Task material:
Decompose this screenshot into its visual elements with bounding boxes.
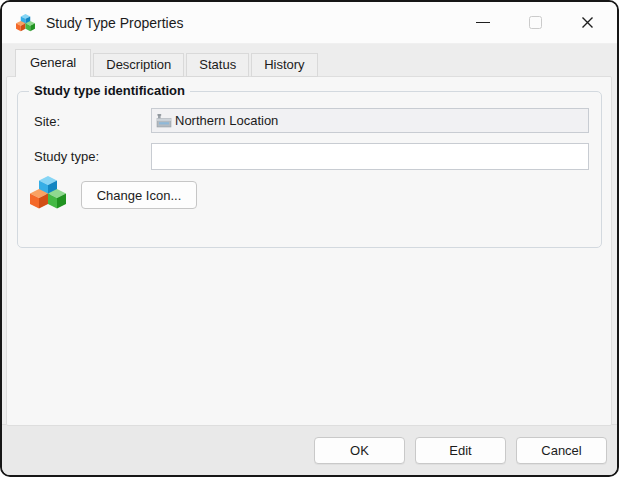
close-icon [580,15,595,30]
study-type-properties-dialog: Study Type Properties General Descriptio… [0,0,619,477]
site-value: Northern Location [175,113,278,128]
site-label: Site: [34,114,60,129]
colored-cubes-icon [15,13,36,33]
ok-button[interactable]: OK [314,437,405,464]
footer-bar: OK Edit Cancel [2,424,617,475]
colored-cubes-icon [29,174,67,216]
cancel-button[interactable]: Cancel [516,437,607,464]
general-tab-panel: Study type identification Site: Northern… [6,76,612,426]
title-bar: Study Type Properties [2,2,617,44]
window-controls [457,2,613,43]
minimize-icon [476,22,490,23]
tab-general[interactable]: General [15,49,91,77]
tab-history[interactable]: History [251,53,317,77]
study-type-input[interactable] [151,143,589,170]
site-building-icon [155,112,173,130]
group-title: Study type identification [29,83,190,98]
study-type-identification-group: Study type identification Site: Northern… [17,91,602,248]
close-button[interactable] [561,2,613,43]
window-title: Study Type Properties [46,15,183,31]
maximize-icon [529,16,542,29]
study-type-label: Study type: [34,149,99,164]
change-icon-button[interactable]: Change Icon... [81,181,197,209]
tab-status[interactable]: Status [186,53,249,77]
site-field[interactable]: Northern Location [151,108,589,133]
minimize-button[interactable] [457,2,509,43]
maximize-button [509,2,561,43]
tab-description[interactable]: Description [93,53,184,77]
tab-strip: General Description Status History [15,49,318,77]
edit-button[interactable]: Edit [415,437,506,464]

Your instructions:
What's needed here is an exact repeat of all the records above, pictures excluded.

Exercise answer:
Decompose this screenshot into its visual elements with bounding boxes.
close-icon [580,15,595,30]
study-type-properties-dialog: Study Type Properties General Descriptio… [0,0,619,477]
site-value: Northern Location [175,113,278,128]
site-label: Site: [34,114,60,129]
colored-cubes-icon [15,13,36,33]
ok-button[interactable]: OK [314,437,405,464]
footer-bar: OK Edit Cancel [2,424,617,475]
colored-cubes-icon [29,174,67,216]
cancel-button[interactable]: Cancel [516,437,607,464]
general-tab-panel: Study type identification Site: Northern… [6,76,612,426]
title-bar: Study Type Properties [2,2,617,44]
window-controls [457,2,613,43]
minimize-icon [476,22,490,23]
tab-general[interactable]: General [15,49,91,77]
tab-history[interactable]: History [251,53,317,77]
study-type-input[interactable] [151,143,589,170]
site-building-icon [155,112,173,130]
group-title: Study type identification [29,83,190,98]
study-type-identification-group: Study type identification Site: Northern… [17,91,602,248]
close-button[interactable] [561,2,613,43]
window-title: Study Type Properties [46,15,183,31]
maximize-icon [529,16,542,29]
study-type-label: Study type: [34,149,99,164]
change-icon-button[interactable]: Change Icon... [81,181,197,209]
tab-status[interactable]: Status [186,53,249,77]
site-field[interactable]: Northern Location [151,108,589,133]
minimize-button[interactable] [457,2,509,43]
maximize-button [509,2,561,43]
tab-description[interactable]: Description [93,53,184,77]
tab-strip: General Description Status History [15,49,318,77]
edit-button[interactable]: Edit [415,437,506,464]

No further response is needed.